The Great Plotnik

Sunday, November 11, 2007

From Under the Rock


Dance-nik's right -- there's nothing like finishing that first draft of your new poem, song, story. It lets you know you're still heading up the right road, the road you didn't exactly choose for yourself, but here you are.

Writers don't ever know for sure, until they read it or play it or sing it for an audience, and they almost never can tell good from great. But when Plotnik turns over the right rock and the perfect rhyme jumps up and then falls under his fingers -- well, that's heaven.

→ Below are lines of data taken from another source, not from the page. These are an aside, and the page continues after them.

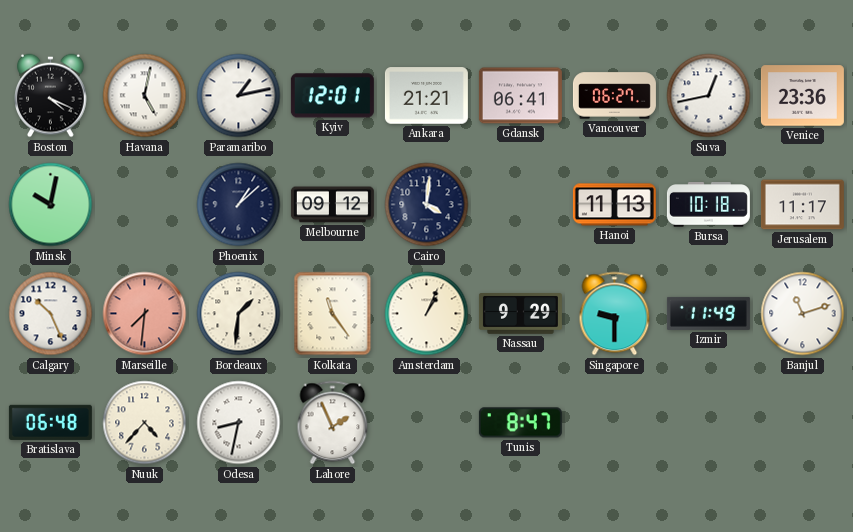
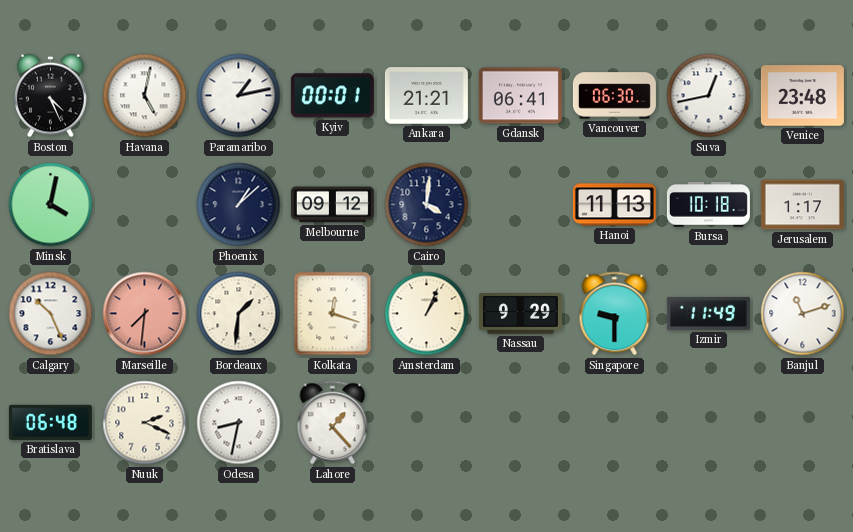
Boston: 4:19 -> 4:26
Kyiv: 12:01 -> 00:01
Vancouver: 06:27 -> 06:30
Venice: 23:36 -> 23:48
Minsk: 10:02 -> 4:02
Jerusalem: 11:17 -> 1:17
Kolkata: 11:24 -> 12:18
Nuuk: 4:37 -> 2:19
Lahore: 1:56 -> 1:23
Tunis: 8:47 -> none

Yesterday, Plot was finishing a story in which prayer figures at the end, kind of. The Great Plotnik has never been a very good prayer-er. But he has thought about it, wondered just what he would say to, you know, Him or Her, if he got the chance and they only gave him a few seconds, and he only could say one thing:

"There is no flash of light, but the insight comes to me as clearly as if I plucked it from a burning bush: there are a thousand religions in the world and none of the words matter, none of the prayers matter, none of the methods matter, the buildings, the shrines, the holy books written backwards, frontwards, upside down, the bending, the flailing, the flagellating, the pork or the no pork or the boxes on the head or the bonfires, or the cows that are sacred or the cows your grandmother turns into sauerbraten. None of it. There is only one thing every soul on Earth wants:

'JUST BE THERE, LORD.' The rest is all gravy."

OK, so he might change his mind tomorrow, but right now it feels pretty good, every bit as good as those fetuccini in chive oil and stir fried green beans from last night's feast.

1 Comments:

At 2:04 PM, Anonymous Anonymous said...

Yikes! This is a bit deep and profound. And possibly brilliant.

But what does any of it have to do with the picture?